# Retired Danvers cop captures $1 million in lottery



## stm4710 (Jul 6, 2004)

Retired Danvers cop captures $1 million in lottery 
By Andrew Hickey 
Staff writer 


PEABODY — A retired Danvers police lieutenant got an early birthday present this week when he collared $1 million on an instant lottery ticket.

Stephen Hayward, who lives in Peabody with his wife, Mariellen, claimed his first check Wednesday morning, state Lottery spokeswoman Beth Bresnahan said.

Hayward, who turns 58 today, nabbed the $10 Blockbuster instant game at the Lynn Street 7-Eleven store Tuesday. For selling the ticket, 7-Eleven netted itself $10,000.
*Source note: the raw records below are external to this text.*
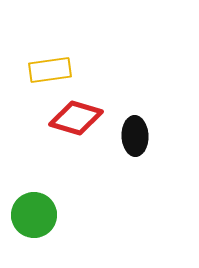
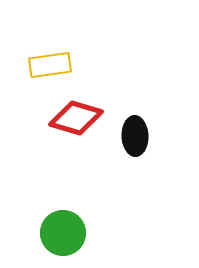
yellow rectangle: moved 5 px up
green circle: moved 29 px right, 18 px down
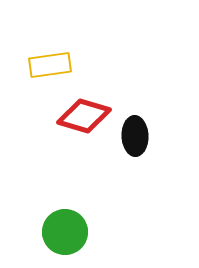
red diamond: moved 8 px right, 2 px up
green circle: moved 2 px right, 1 px up
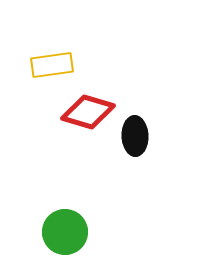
yellow rectangle: moved 2 px right
red diamond: moved 4 px right, 4 px up
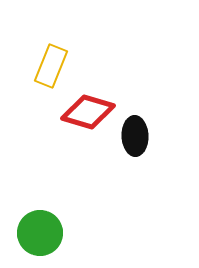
yellow rectangle: moved 1 px left, 1 px down; rotated 60 degrees counterclockwise
green circle: moved 25 px left, 1 px down
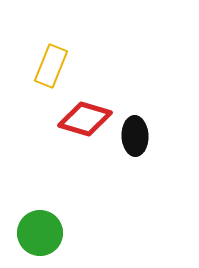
red diamond: moved 3 px left, 7 px down
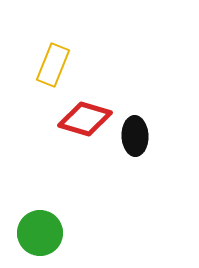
yellow rectangle: moved 2 px right, 1 px up
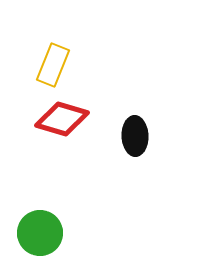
red diamond: moved 23 px left
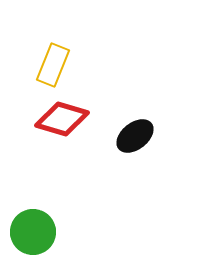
black ellipse: rotated 54 degrees clockwise
green circle: moved 7 px left, 1 px up
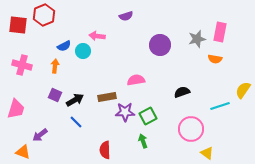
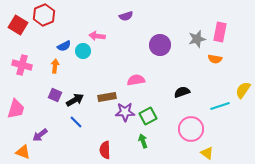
red square: rotated 24 degrees clockwise
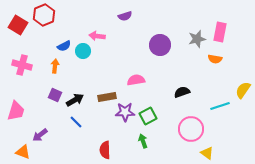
purple semicircle: moved 1 px left
pink trapezoid: moved 2 px down
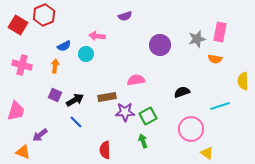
cyan circle: moved 3 px right, 3 px down
yellow semicircle: moved 9 px up; rotated 36 degrees counterclockwise
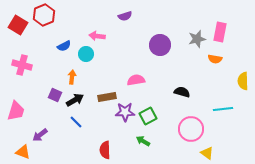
orange arrow: moved 17 px right, 11 px down
black semicircle: rotated 35 degrees clockwise
cyan line: moved 3 px right, 3 px down; rotated 12 degrees clockwise
green arrow: rotated 40 degrees counterclockwise
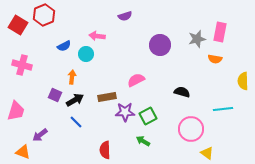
pink semicircle: rotated 18 degrees counterclockwise
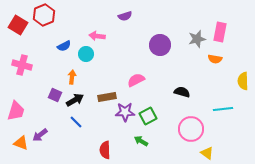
green arrow: moved 2 px left
orange triangle: moved 2 px left, 9 px up
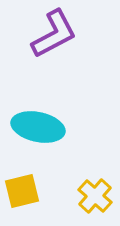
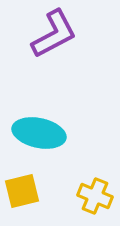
cyan ellipse: moved 1 px right, 6 px down
yellow cross: rotated 20 degrees counterclockwise
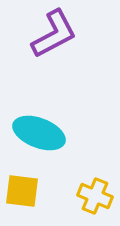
cyan ellipse: rotated 9 degrees clockwise
yellow square: rotated 21 degrees clockwise
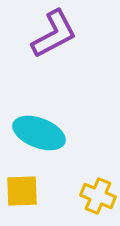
yellow square: rotated 9 degrees counterclockwise
yellow cross: moved 3 px right
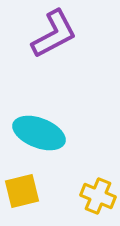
yellow square: rotated 12 degrees counterclockwise
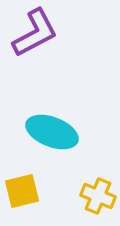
purple L-shape: moved 19 px left, 1 px up
cyan ellipse: moved 13 px right, 1 px up
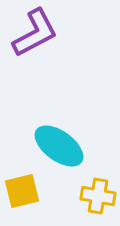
cyan ellipse: moved 7 px right, 14 px down; rotated 15 degrees clockwise
yellow cross: rotated 12 degrees counterclockwise
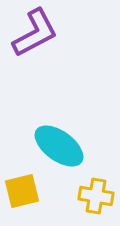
yellow cross: moved 2 px left
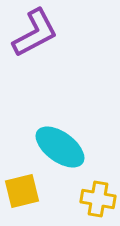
cyan ellipse: moved 1 px right, 1 px down
yellow cross: moved 2 px right, 3 px down
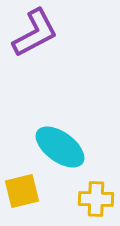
yellow cross: moved 2 px left; rotated 8 degrees counterclockwise
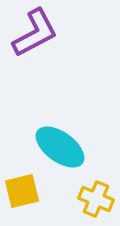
yellow cross: rotated 20 degrees clockwise
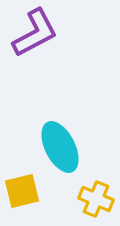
cyan ellipse: rotated 27 degrees clockwise
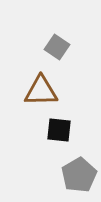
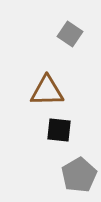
gray square: moved 13 px right, 13 px up
brown triangle: moved 6 px right
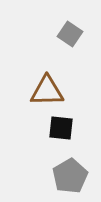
black square: moved 2 px right, 2 px up
gray pentagon: moved 9 px left, 1 px down
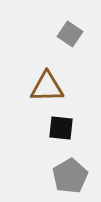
brown triangle: moved 4 px up
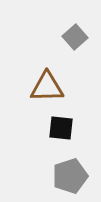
gray square: moved 5 px right, 3 px down; rotated 15 degrees clockwise
gray pentagon: rotated 12 degrees clockwise
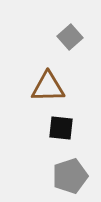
gray square: moved 5 px left
brown triangle: moved 1 px right
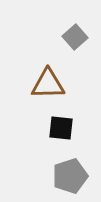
gray square: moved 5 px right
brown triangle: moved 3 px up
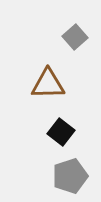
black square: moved 4 px down; rotated 32 degrees clockwise
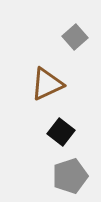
brown triangle: moved 1 px left; rotated 24 degrees counterclockwise
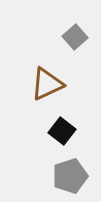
black square: moved 1 px right, 1 px up
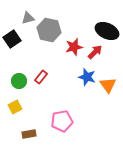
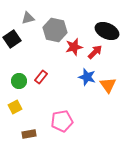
gray hexagon: moved 6 px right
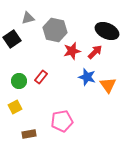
red star: moved 2 px left, 4 px down
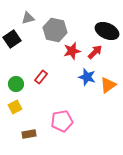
green circle: moved 3 px left, 3 px down
orange triangle: rotated 30 degrees clockwise
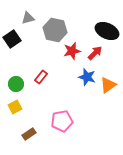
red arrow: moved 1 px down
brown rectangle: rotated 24 degrees counterclockwise
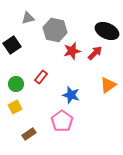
black square: moved 6 px down
blue star: moved 16 px left, 18 px down
pink pentagon: rotated 25 degrees counterclockwise
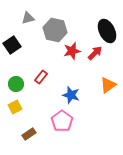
black ellipse: rotated 40 degrees clockwise
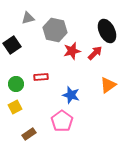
red rectangle: rotated 48 degrees clockwise
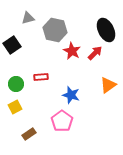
black ellipse: moved 1 px left, 1 px up
red star: rotated 30 degrees counterclockwise
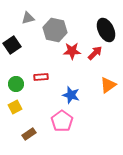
red star: rotated 30 degrees counterclockwise
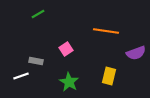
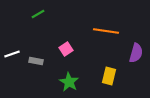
purple semicircle: rotated 54 degrees counterclockwise
white line: moved 9 px left, 22 px up
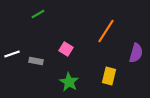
orange line: rotated 65 degrees counterclockwise
pink square: rotated 24 degrees counterclockwise
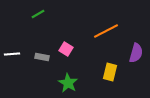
orange line: rotated 30 degrees clockwise
white line: rotated 14 degrees clockwise
gray rectangle: moved 6 px right, 4 px up
yellow rectangle: moved 1 px right, 4 px up
green star: moved 1 px left, 1 px down
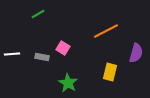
pink square: moved 3 px left, 1 px up
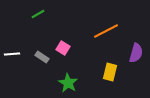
gray rectangle: rotated 24 degrees clockwise
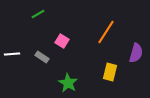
orange line: moved 1 px down; rotated 30 degrees counterclockwise
pink square: moved 1 px left, 7 px up
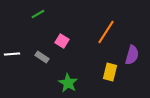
purple semicircle: moved 4 px left, 2 px down
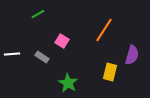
orange line: moved 2 px left, 2 px up
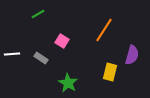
gray rectangle: moved 1 px left, 1 px down
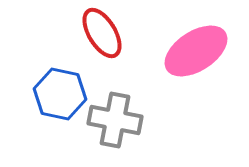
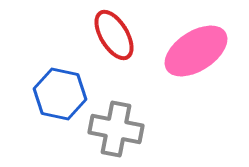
red ellipse: moved 12 px right, 2 px down
gray cross: moved 1 px right, 9 px down
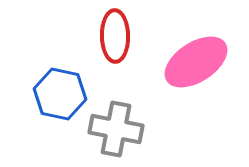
red ellipse: moved 1 px right, 1 px down; rotated 30 degrees clockwise
pink ellipse: moved 11 px down
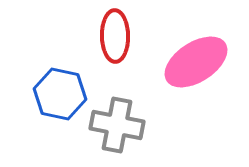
gray cross: moved 1 px right, 4 px up
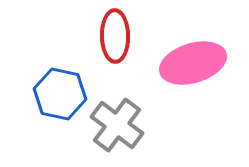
pink ellipse: moved 3 px left, 1 px down; rotated 16 degrees clockwise
gray cross: rotated 26 degrees clockwise
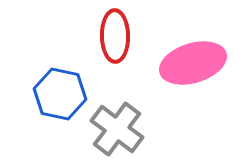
gray cross: moved 4 px down
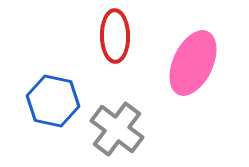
pink ellipse: rotated 48 degrees counterclockwise
blue hexagon: moved 7 px left, 7 px down
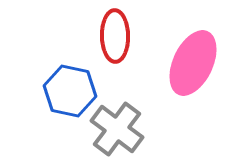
blue hexagon: moved 17 px right, 10 px up
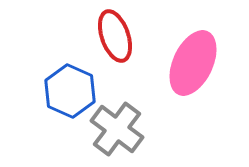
red ellipse: rotated 18 degrees counterclockwise
blue hexagon: rotated 12 degrees clockwise
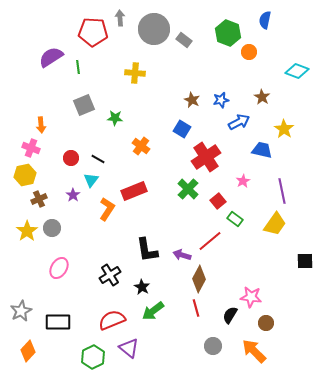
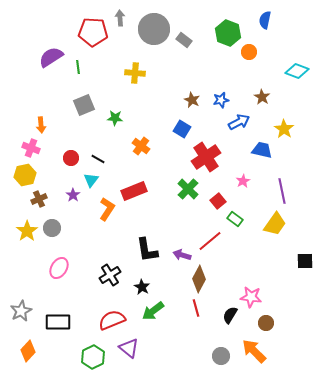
gray circle at (213, 346): moved 8 px right, 10 px down
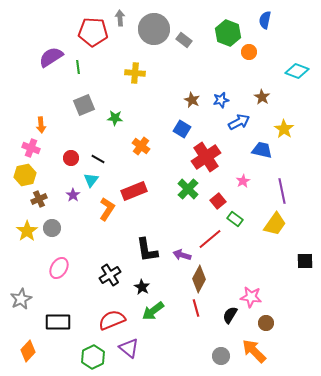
red line at (210, 241): moved 2 px up
gray star at (21, 311): moved 12 px up
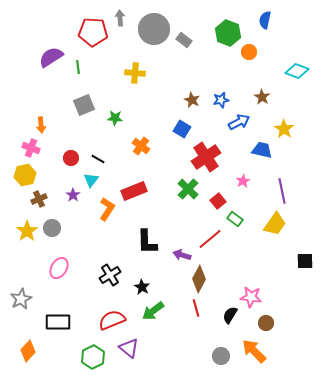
black L-shape at (147, 250): moved 8 px up; rotated 8 degrees clockwise
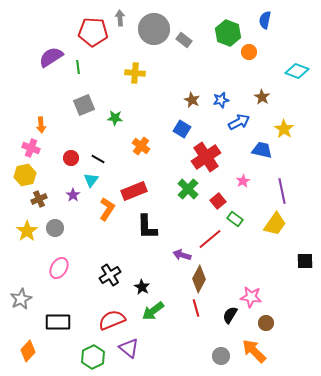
gray circle at (52, 228): moved 3 px right
black L-shape at (147, 242): moved 15 px up
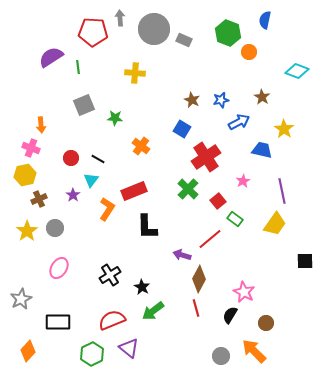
gray rectangle at (184, 40): rotated 14 degrees counterclockwise
pink star at (251, 297): moved 7 px left, 5 px up; rotated 20 degrees clockwise
green hexagon at (93, 357): moved 1 px left, 3 px up
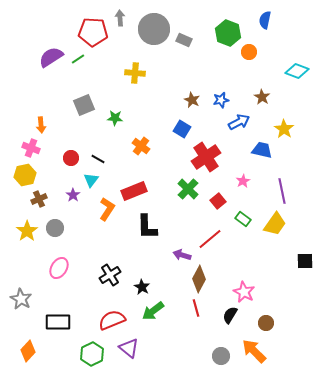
green line at (78, 67): moved 8 px up; rotated 64 degrees clockwise
green rectangle at (235, 219): moved 8 px right
gray star at (21, 299): rotated 15 degrees counterclockwise
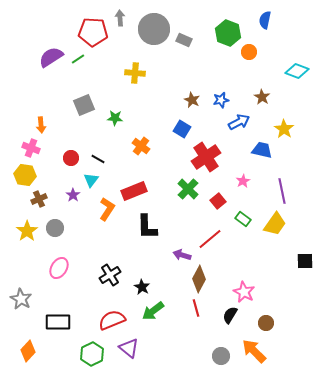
yellow hexagon at (25, 175): rotated 20 degrees clockwise
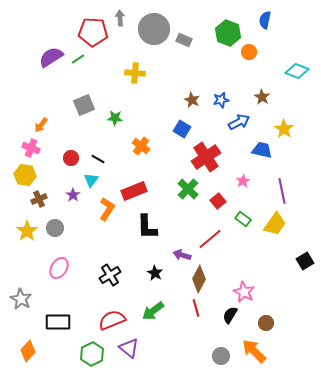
orange arrow at (41, 125): rotated 42 degrees clockwise
black square at (305, 261): rotated 30 degrees counterclockwise
black star at (142, 287): moved 13 px right, 14 px up
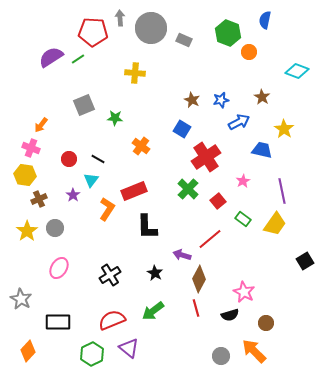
gray circle at (154, 29): moved 3 px left, 1 px up
red circle at (71, 158): moved 2 px left, 1 px down
black semicircle at (230, 315): rotated 138 degrees counterclockwise
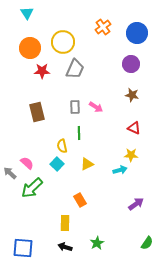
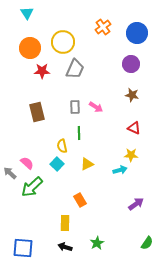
green arrow: moved 1 px up
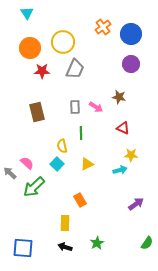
blue circle: moved 6 px left, 1 px down
brown star: moved 13 px left, 2 px down
red triangle: moved 11 px left
green line: moved 2 px right
green arrow: moved 2 px right
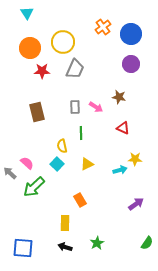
yellow star: moved 4 px right, 4 px down
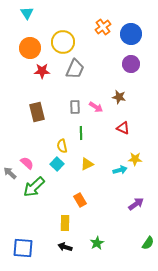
green semicircle: moved 1 px right
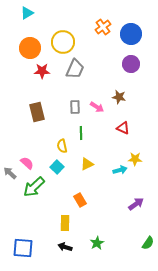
cyan triangle: rotated 32 degrees clockwise
pink arrow: moved 1 px right
cyan square: moved 3 px down
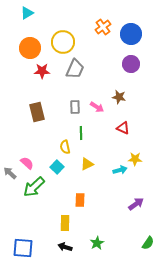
yellow semicircle: moved 3 px right, 1 px down
orange rectangle: rotated 32 degrees clockwise
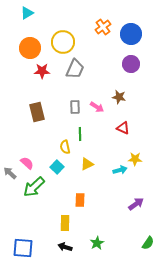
green line: moved 1 px left, 1 px down
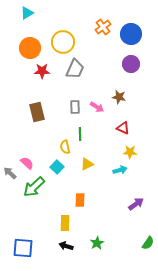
yellow star: moved 5 px left, 7 px up
black arrow: moved 1 px right, 1 px up
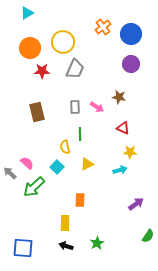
green semicircle: moved 7 px up
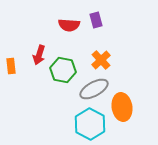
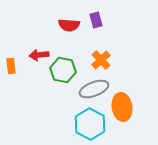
red arrow: rotated 66 degrees clockwise
gray ellipse: rotated 8 degrees clockwise
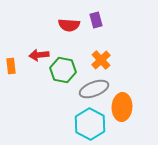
orange ellipse: rotated 12 degrees clockwise
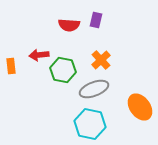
purple rectangle: rotated 28 degrees clockwise
orange ellipse: moved 18 px right; rotated 40 degrees counterclockwise
cyan hexagon: rotated 16 degrees counterclockwise
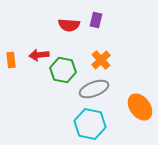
orange rectangle: moved 6 px up
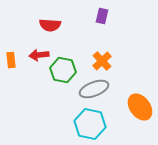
purple rectangle: moved 6 px right, 4 px up
red semicircle: moved 19 px left
orange cross: moved 1 px right, 1 px down
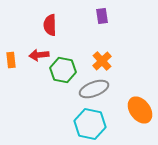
purple rectangle: rotated 21 degrees counterclockwise
red semicircle: rotated 85 degrees clockwise
orange ellipse: moved 3 px down
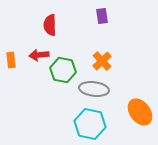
gray ellipse: rotated 28 degrees clockwise
orange ellipse: moved 2 px down
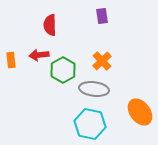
green hexagon: rotated 20 degrees clockwise
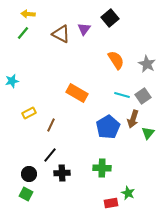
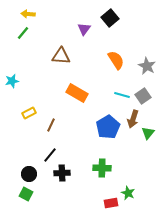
brown triangle: moved 22 px down; rotated 24 degrees counterclockwise
gray star: moved 2 px down
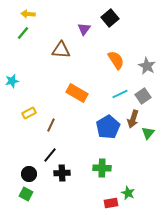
brown triangle: moved 6 px up
cyan line: moved 2 px left, 1 px up; rotated 42 degrees counterclockwise
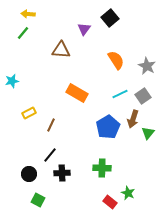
green square: moved 12 px right, 6 px down
red rectangle: moved 1 px left, 1 px up; rotated 48 degrees clockwise
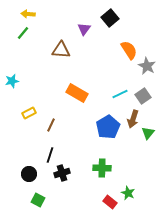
orange semicircle: moved 13 px right, 10 px up
black line: rotated 21 degrees counterclockwise
black cross: rotated 14 degrees counterclockwise
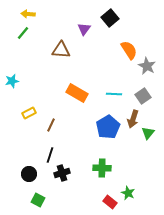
cyan line: moved 6 px left; rotated 28 degrees clockwise
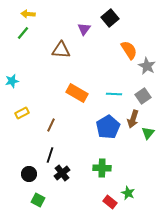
yellow rectangle: moved 7 px left
black cross: rotated 21 degrees counterclockwise
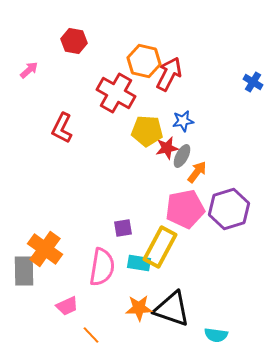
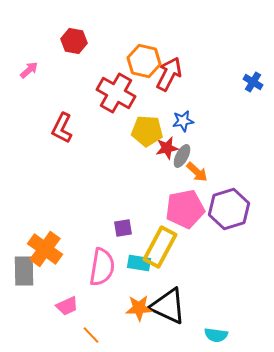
orange arrow: rotated 95 degrees clockwise
black triangle: moved 4 px left, 3 px up; rotated 6 degrees clockwise
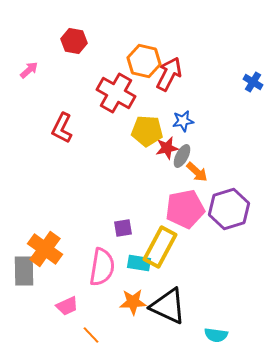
orange star: moved 6 px left, 6 px up
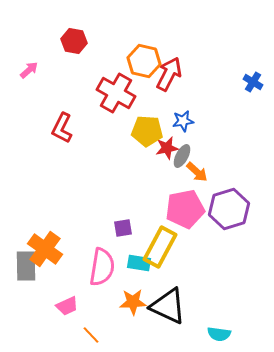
gray rectangle: moved 2 px right, 5 px up
cyan semicircle: moved 3 px right, 1 px up
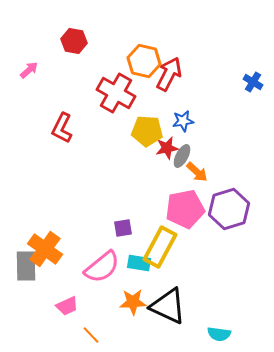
pink semicircle: rotated 42 degrees clockwise
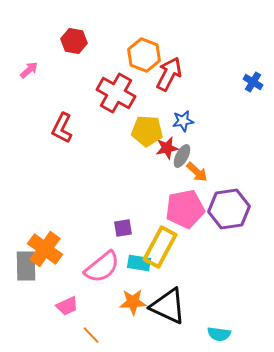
orange hexagon: moved 6 px up; rotated 8 degrees clockwise
purple hexagon: rotated 9 degrees clockwise
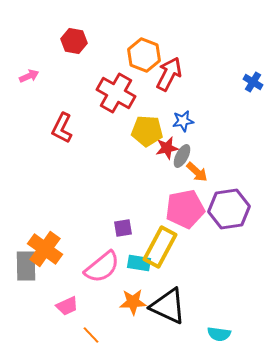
pink arrow: moved 6 px down; rotated 18 degrees clockwise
"It was a shock and surprise," Hayward said yesterday. "It's a very nice supplement to my retirement and kind of a surprise birthday present."

Hayward will receive one check worth about $50,000 before taxes each year for 20 years, Bresnahan said.

Hayward said he has no immediate plans for his newly won riches. He and his wife, who love to travel, already had a couple of vacations scheduled.

"There's nothing crazy that I want to do," he said. "There's nothing I absolutely need.

"But if it was a lump sum, things might be different," he said.

Aside from a Caribbean cruise next month and another trip in November, Hayward said he'll spend his free time continuing to travel, trying to improve his golf game and working part time at Mike's Mobil in Danvers.

Hayward joined the Danvers Police Department as a reserve officer in 1970, was named a full-time patrolman a year later and retired as a lieutenant in 2002.

While the Police Department yesterday was filled with a slight air of jealousy over Hayward's score, Chief Neil Ouellette said everyone on the force is excited about the former officer's good fortune.

"It couldn't have happened to a nicer guy," Ouellette said.

Hayward said he was returning home from buying a new car when he stopped at the 7-Eleven for coffee. He said he occasionally plays the lottery as entertainment.

The odds of bagging $1 million were 1 in 1.5 million.

"You just have to be in the right place at the right time," he said. "You could sit there and play those things all day long and win nothing. I got one lucky break."

Hayward is the second North Shore man in a month to win $1 million in the lottery. Jeffrey Hyde of Danvers won $1 million after buying a $5 instant ticket at a convenience store in Middleton on Jan. 29.


----------



## GARDA (Dec 30, 2003)

stm4710";p="57665 said:


> Aside from a Caribbean cruise next month and another trip in November, Hayward said he'll spend his free time continuing to travel, trying to improve his golf game and working part time at Mike's Mobil in Danvers.


"*Travel" 8) , "Golf" \/ , and "Working part time at Mike's Mobil*"... :huh: :no: Oh well, two outta three ain't bad :wink:

Great to see one of the good guys get a nice lift heading into their retirement. All my best to him after 32 years in this profession, I'm sure he's earned it... =D>


----------